Antineoplastic antibiotics
From Felipedia
The antineoplastic antibiotics are chemotherapy drugs produced as byproducts of Streptomyces spp bacteria. The important drugs in this group include actinomycin D (dactinomycin), doxorubicin, mitoxantrone, and bleomycin. Drugs less commonly used include daunorubicin, mithramycin, and mitomycin. See Drug doses for individual doses of medications.
Actinomycin A was the first Streptomyces antibiotic isolated and was followed by related antibiotics, including actinomycin D. Actinomycin D binds with double-stranded DNA and blocks the action of RNA polymerase, which prevents DNA transcription. Actinomycin D is considered cell-cycle nonspecific and is given IV but does not cross the blood-brain barrier. Resistance may develop due to decreased cellular uptake of the drug.
The anthracycline antibiotics, daunorubicin and doxorubicin, have become important antineoplastic antibiotics. These drugs intercalate and bind to DNA between base pairs on adjacent strands. This causes the DNA helix to uncoil, which destroys the DNA template and inhibits RNA and DNA polymerases. Scission of DNA is thought to be mediated by either the enzyme topoisomerase II or by generation of free radicals. Intracellular interactions of anthracycline antibiotics result in the formation of semiquinone radical intermediates capable of generating hydrogen peroxide and hydroxyl radicals. Considered cell-cycle nonspecific because of the damage associated with radical formation, these drugs probably have their maximal effect during the S phase of the cell cycle. The anthracycline antibiotics are given IV; they are severe vesicants if administered perivascularly and may cause a severe, delayed phlebitis. Urticaria may be seen in the area of the injection and, shortly after administration, erythematous areas may appear along the vein. Recurrence of this response may be prevented by premedication with corticosteroids and antihistamines. The anthracycline antibiotics are metabolized in the liver to a variety of less active and inactive products.

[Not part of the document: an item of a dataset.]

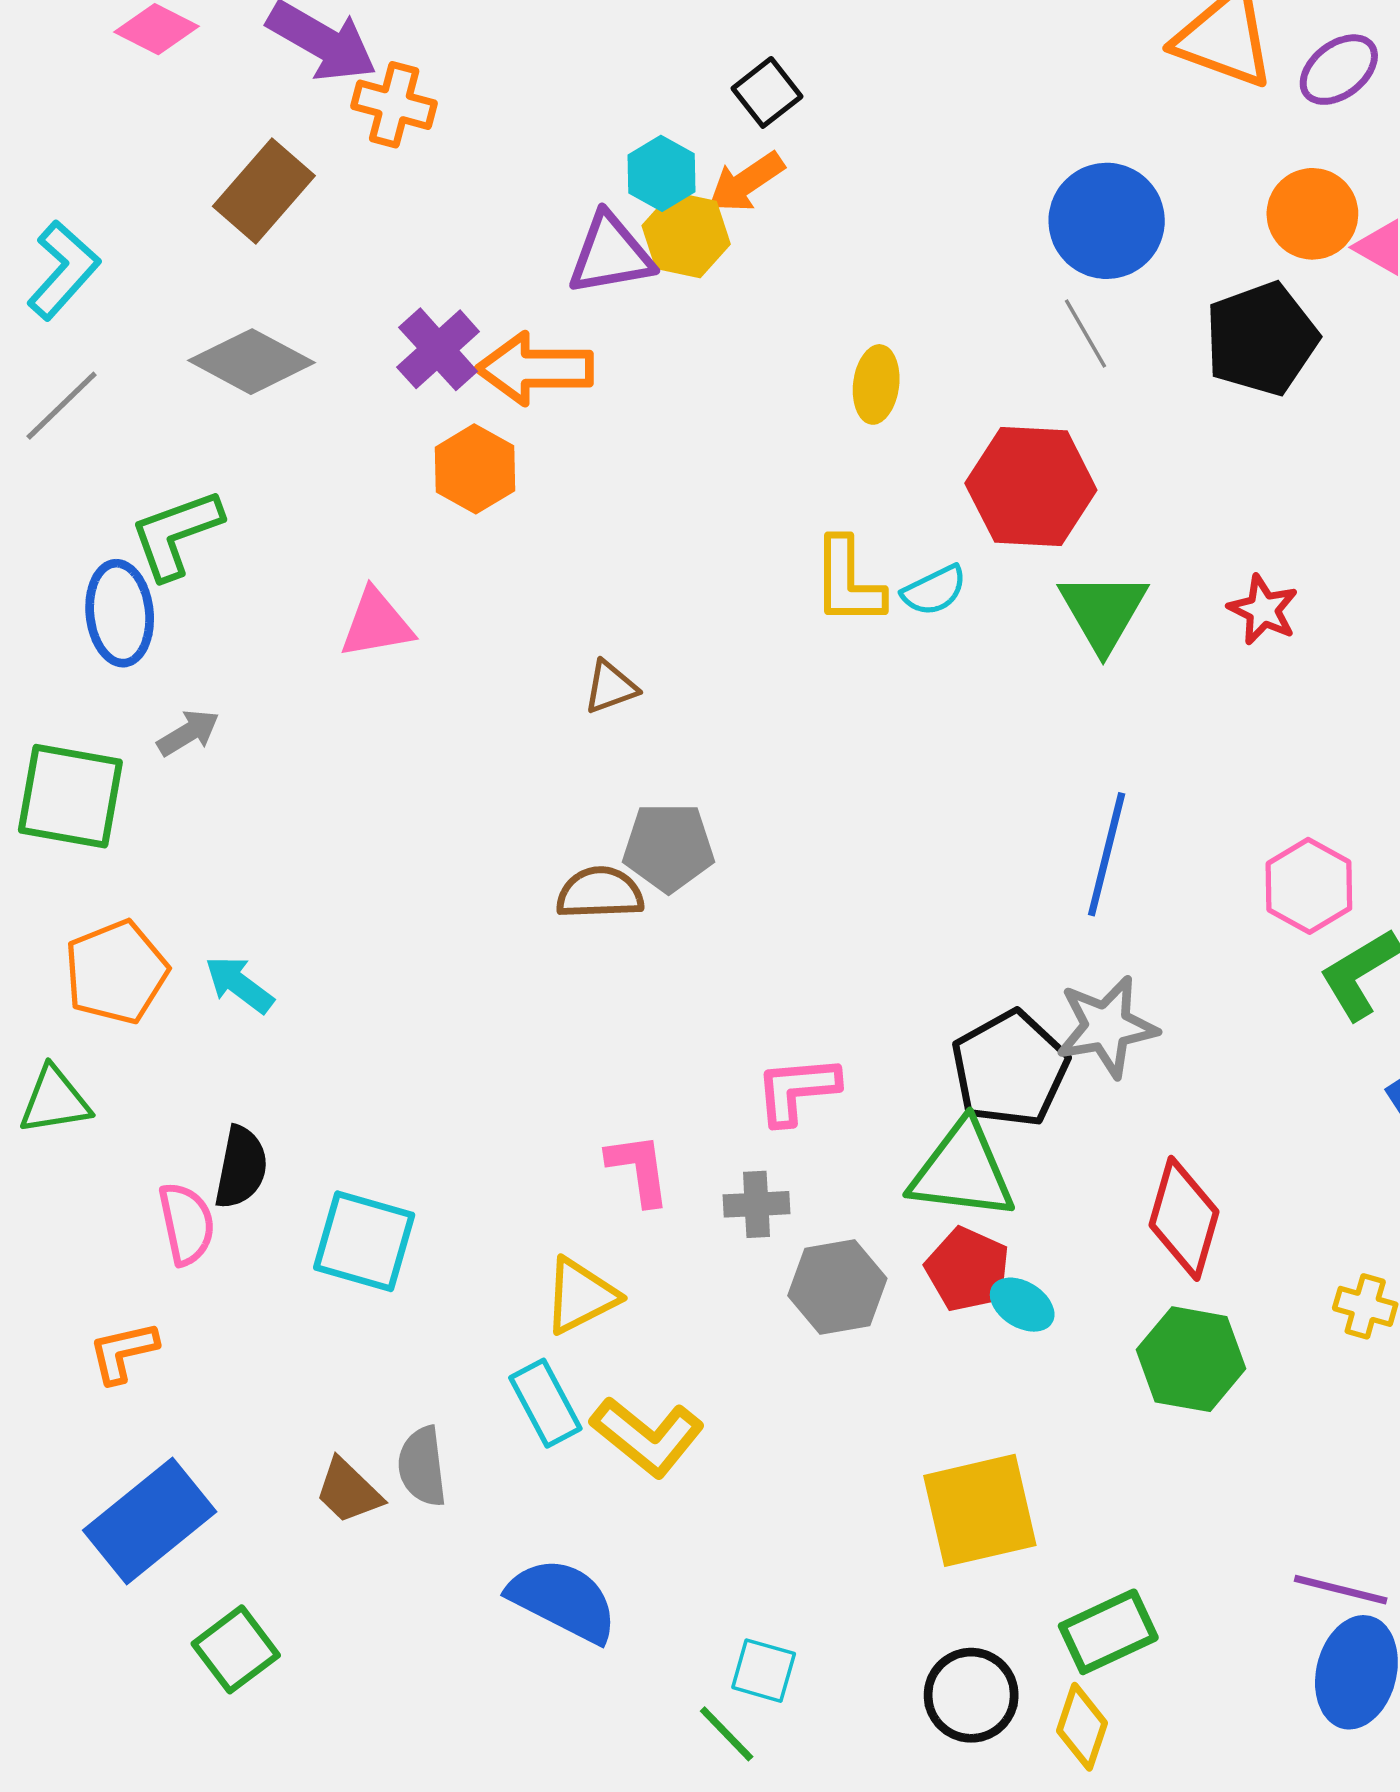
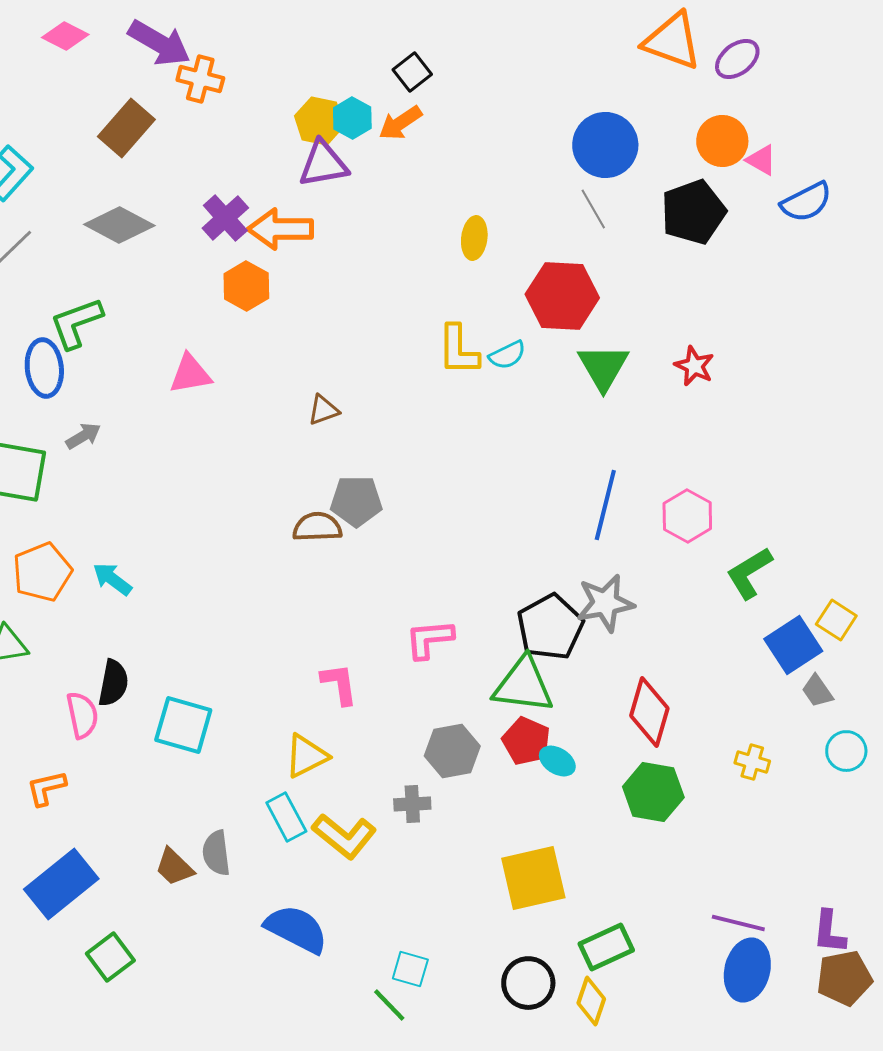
yellow hexagon: (686, 235) -> (319, 121), moved
pink hexagon: (1309, 886) -> (687, 516), moved
gray cross: (756, 1204) -> (412, 804), moved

Doxorubicin toxicity can be manifested in a variety of acute and delayed reactions. Delayed toxicities can be severe, with the major problem being cumulative, dose-related, cardiac toxicity associated with binding of the drug to cardiac DNA and free radical damage to myocardial membranes. A nonspecific decrease in cardiac fibrils occurs, which leads to congestive heart failure that is unresponsive to digitalis. A dose-limiting toxicity of doxorubicin is severe myelosuppression. If doxorubicin is used in conjunction with radiation therapy, damage by radiation may be augmented. This radiation recall effect may necessitate reduction in radiation or drug dosages, or both. Because of the significant toxicity associated with the use of doxorubicin, newer-generation drugs specifically aimed at reduction of cardiac toxicity have been developed and are available in human medicine. Two of these, idarubicin and epirubicin, have been studied, but neither is in common use in veterinary medicine.
Mitoxantrone, an anthracenedione related to the anthracycline antibiotics, has shown promise in veterinary medicine for treatment of lymphoma and various carcinomas. The mechanism of action of mitoxanthrone is similar to that of the anthracyclines, but side effects are less severe than those of doxorubicin.
Bleomycin is actually a mixture of bleomycin glycopeptides that differ only in their terminal amine moiety. The cytotoxic action of these glycopeptides depends on their ability to cause chain scission and fragmentation of DNA molecules. Cells accumulate in the G2 phase of the cell cycle, which accounts for the classification of bleomycin as a G2 and M phase-specific agent. Bleomycin may also affect DNA repair enzymes. Given IV or SC, bleomycin does not cross the blood-brain barrier; a large portion is excreted via the kidneys. Bleomycin has minimal myelosuppressive and immunosuppressive activities but does have an unusual delayed pulmonary toxicity. Pulmonary toxicity may begin as a nonspecific pneumonitis that progresses to pulmonary fibrosis. Dangers from pulmonary complications are especially important in older animals with pre-existing pulmonary disease.